The Devil in My Cereals
When I lived in London, I used to get mad at my roommate for eating my cereal. Oh, I knew better, but I couldn’t help myself. Knowing it was wrong of me to get angry, I would wake up in the morning, after he had already left for work, and I’d notice the box wasn’t placed in the exact same spot I left it the day before. It wasn’t money, or the fear of running out of cereal or anything semi-logical as that. I simply let my ego take control of me. I was mad because I wasn’t asked; was not given the opportunity to sit in my royal chair and be the benevolent roommate that says, “Of course you can take some of my cereal. What’s mine is yours.”

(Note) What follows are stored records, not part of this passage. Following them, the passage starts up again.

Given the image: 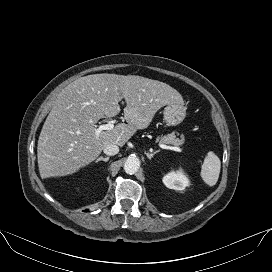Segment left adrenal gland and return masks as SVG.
<instances>
[{
	"instance_id": "obj_1",
	"label": "left adrenal gland",
	"mask_w": 272,
	"mask_h": 272,
	"mask_svg": "<svg viewBox=\"0 0 272 272\" xmlns=\"http://www.w3.org/2000/svg\"><path fill=\"white\" fill-rule=\"evenodd\" d=\"M158 152H159V150L154 151V152H152V153H145V154H146V156L148 157V159L151 160V159L153 158V156H154L155 154H157Z\"/></svg>"
}]
</instances>
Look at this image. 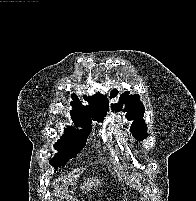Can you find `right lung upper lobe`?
<instances>
[{
	"mask_svg": "<svg viewBox=\"0 0 196 201\" xmlns=\"http://www.w3.org/2000/svg\"><path fill=\"white\" fill-rule=\"evenodd\" d=\"M72 99L71 106H73V110L71 111V115L104 118L108 111L106 96H102L101 94H96L92 97L84 96V99L89 103L88 106H83L75 94L72 95Z\"/></svg>",
	"mask_w": 196,
	"mask_h": 201,
	"instance_id": "1",
	"label": "right lung upper lobe"
}]
</instances>
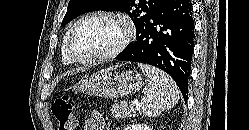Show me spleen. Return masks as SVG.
<instances>
[{"instance_id": "obj_1", "label": "spleen", "mask_w": 249, "mask_h": 130, "mask_svg": "<svg viewBox=\"0 0 249 130\" xmlns=\"http://www.w3.org/2000/svg\"><path fill=\"white\" fill-rule=\"evenodd\" d=\"M149 84L141 100V109L149 117H155L177 104L179 90L174 80L162 70L139 63Z\"/></svg>"}]
</instances>
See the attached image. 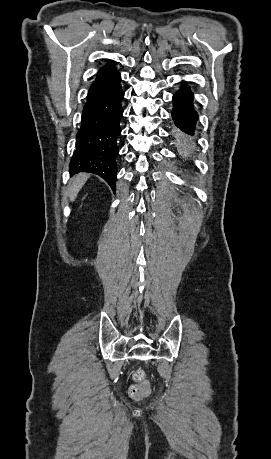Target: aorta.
<instances>
[{"label":"aorta","instance_id":"762f6f07","mask_svg":"<svg viewBox=\"0 0 271 459\" xmlns=\"http://www.w3.org/2000/svg\"><path fill=\"white\" fill-rule=\"evenodd\" d=\"M176 145L178 152L184 157L190 156L195 148L193 139L183 133H177Z\"/></svg>","mask_w":271,"mask_h":459}]
</instances>
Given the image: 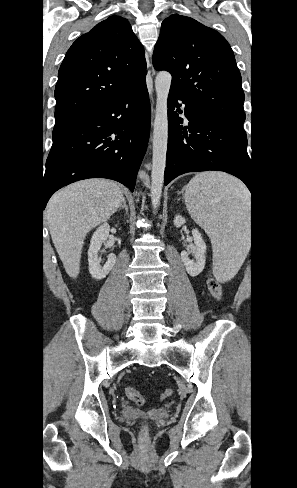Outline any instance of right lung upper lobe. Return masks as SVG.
I'll return each mask as SVG.
<instances>
[{"label":"right lung upper lobe","instance_id":"right-lung-upper-lobe-1","mask_svg":"<svg viewBox=\"0 0 297 488\" xmlns=\"http://www.w3.org/2000/svg\"><path fill=\"white\" fill-rule=\"evenodd\" d=\"M144 49L127 19L113 15L69 48L55 87L54 129L109 103L146 76Z\"/></svg>","mask_w":297,"mask_h":488}]
</instances>
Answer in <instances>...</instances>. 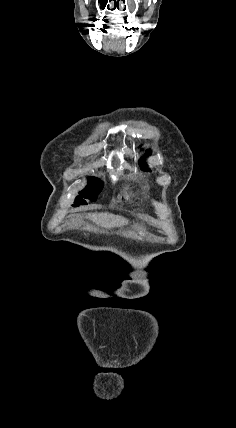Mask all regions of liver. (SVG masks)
<instances>
[{"label": "liver", "instance_id": "6515ba94", "mask_svg": "<svg viewBox=\"0 0 236 428\" xmlns=\"http://www.w3.org/2000/svg\"><path fill=\"white\" fill-rule=\"evenodd\" d=\"M89 220L103 226V228H119V226H126L127 220L122 216H113V214H88Z\"/></svg>", "mask_w": 236, "mask_h": 428}]
</instances>
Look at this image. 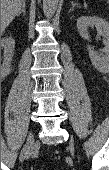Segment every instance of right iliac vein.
Returning <instances> with one entry per match:
<instances>
[{
	"instance_id": "right-iliac-vein-1",
	"label": "right iliac vein",
	"mask_w": 109,
	"mask_h": 170,
	"mask_svg": "<svg viewBox=\"0 0 109 170\" xmlns=\"http://www.w3.org/2000/svg\"><path fill=\"white\" fill-rule=\"evenodd\" d=\"M34 147H35L34 135L32 132H30L27 137V141L25 145V158L26 159H29L31 157V155L33 154Z\"/></svg>"
}]
</instances>
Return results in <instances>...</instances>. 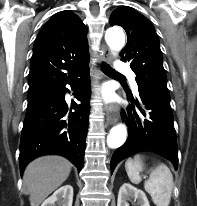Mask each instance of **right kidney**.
<instances>
[{"label": "right kidney", "mask_w": 197, "mask_h": 206, "mask_svg": "<svg viewBox=\"0 0 197 206\" xmlns=\"http://www.w3.org/2000/svg\"><path fill=\"white\" fill-rule=\"evenodd\" d=\"M73 187L64 185L46 199L41 206H72Z\"/></svg>", "instance_id": "right-kidney-1"}]
</instances>
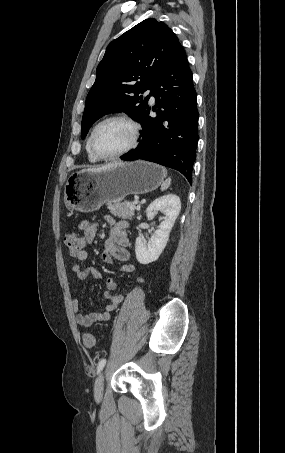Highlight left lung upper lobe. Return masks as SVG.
I'll return each instance as SVG.
<instances>
[{
    "label": "left lung upper lobe",
    "instance_id": "obj_1",
    "mask_svg": "<svg viewBox=\"0 0 285 453\" xmlns=\"http://www.w3.org/2000/svg\"><path fill=\"white\" fill-rule=\"evenodd\" d=\"M179 44L173 31L154 18L142 21L112 41L97 67L95 83L86 98L82 139L96 120L111 112L124 110L139 121L148 108L149 99L139 94L152 90Z\"/></svg>",
    "mask_w": 285,
    "mask_h": 453
}]
</instances>
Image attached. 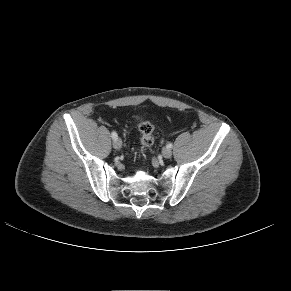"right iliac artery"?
Wrapping results in <instances>:
<instances>
[{
    "label": "right iliac artery",
    "instance_id": "obj_1",
    "mask_svg": "<svg viewBox=\"0 0 291 291\" xmlns=\"http://www.w3.org/2000/svg\"><path fill=\"white\" fill-rule=\"evenodd\" d=\"M111 137L115 140V139H117L118 135H117V133L115 131H113L111 133Z\"/></svg>",
    "mask_w": 291,
    "mask_h": 291
}]
</instances>
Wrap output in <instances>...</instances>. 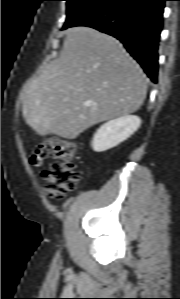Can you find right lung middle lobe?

Then one night we went to a club. We were each wondering the club by ourselves for a while when I saw him sitting on the stairs next to an Irish guy. I wasn’t close enough to hear what that man was saying, but he seemed to take the conversation very seriously, lifting his finger and moving it decisively. He was having the most important conversation of his life. Sitting next to him, my roommate was laughing himself to tears. He gestured for me to come closer and said, “I don’t understand a word he’s saying. He’s been talking to me for an hour.”
Some time later, it was just the two of us again. Two friends in an unknown territory. Lewis and Clarke. And I felt ashamed of myself for the way I had felt before. There were real moments in life, like sitting in a club with my best friend, and there were fake moments and emotions, like worrying about cereals. Things started to make sense.
The next morning. . . . Is there even a point in writing what followed? It's unbearably clear and predetermined, isn’t it? Human, all too human. I mean, is there anything better after a long night of partying than eating an overflowing bowl of cereal? I hated him as my ego resurfaced. That bastard finished my cereal. And you know what? It wasn’t the cereal; it was the principal.
Whenever you talk about a principal to justify your feelings you can be sure that in this battle the Devil has won.